Era solo il 28 febbraio scorso quando Paolo Mascaro, dopo l’esito favorevole del ricorso, tornava a prendere possesso della sua scrivania in via Perugini, attorniato dall’entusiasmo di Giunta e consiglieri e sempre più convinto della correttezza del suo operato. Subito rimessa in moto la macchina comunale con le prime iniziative, le prime riunioni di commissione e le preparazioni per il tanto atteso consiglio comunale. 

Il ricorso contro la decisione del Tar del Lazio da parte dell’Avvocatura di Stato ne ha invece sconvolto nuovamente tutti gli equilibri. L’istanza è arrivata chiedendo al più presto un nuovo commissariamento, “in inaudita altera parte”, ossia senza sentire nemmeno le parti. Un’ennesima batosta che riporta un’ombra di incertezza su tutta la città, finchè non si saprà se verrà realmente accorta la richiesta, con termine, invece, per l’adozione del provvedimento di proroga in scadenza il 4 aprile. 

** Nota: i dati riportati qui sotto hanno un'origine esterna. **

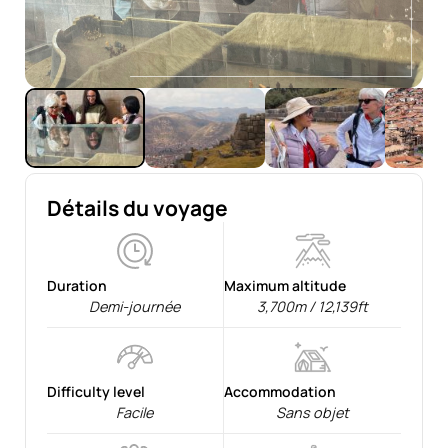
Détails du voyage
Duration
Maximum altitude
Demi-journée
3,700m / 12,139ft
Difficulty level
Accommodation
Facile
Sans objet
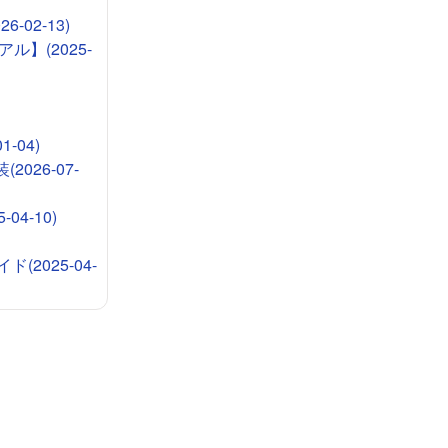
-02-13)
ル】(2025-
-04)
026-07-
4-10)
2025-04-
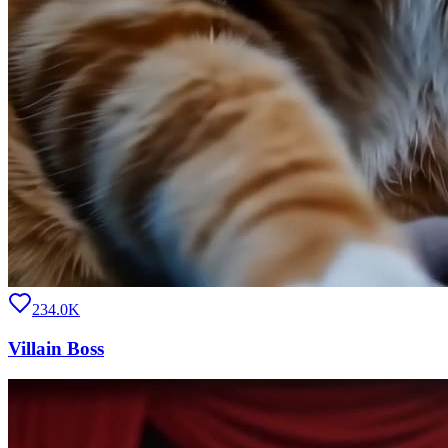
234.0K
Villain Boss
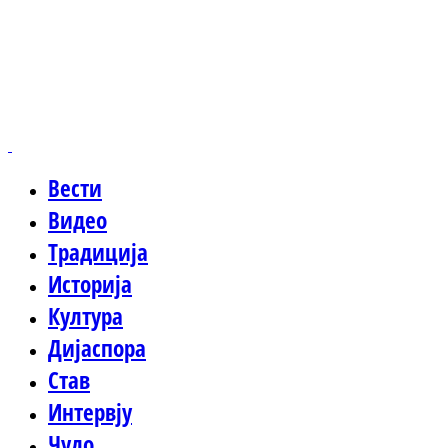
Вести
Видео
Традиција
Историја
Култура
Дијаспора
Став
Интервју
Чудо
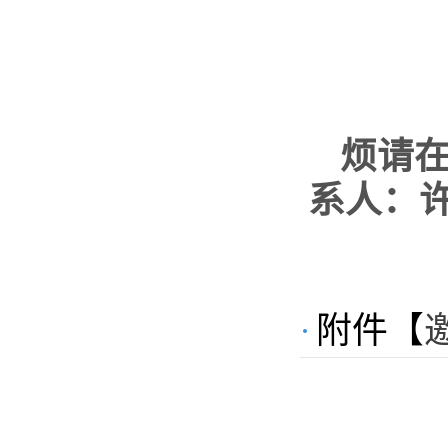
烦请
系人：许景
附件【
邀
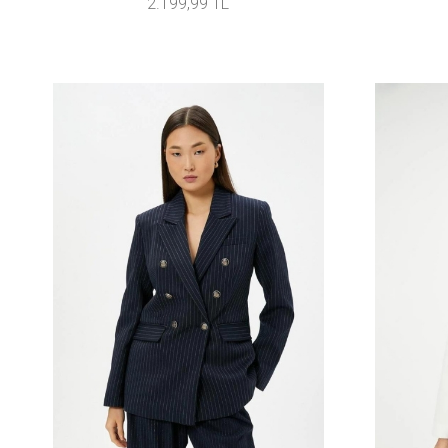
2.199,99 TL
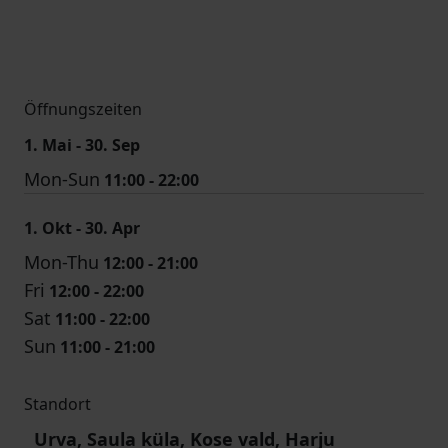
Öffnungszeiten
1. Mai - 30. Sep
Mon-Sun
11:00 - 22:00
1. Okt - 30. Apr
Mon-Thu
12:00 - 21:00
Fri
12:00 - 22:00
Sat
11:00 - 22:00
Sun
11:00 - 21:00
Standort
Urva, Saula küla, Kose vald, Harju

Il dispositivo di 26 pagine “smonta” quanto sviscerato dal Tar che ne aveva annullato lo scioglimento e lo fa ripercorrendo tutte le questioni cruciali che hanno tenuto banco prima e dopo questi 15 difficili mesi di commissariamento e paralisi cittadina. Si fa inoltre riferimento anche a tutte le contestazioni presentate dal primo cittadino tramite i suoi legali.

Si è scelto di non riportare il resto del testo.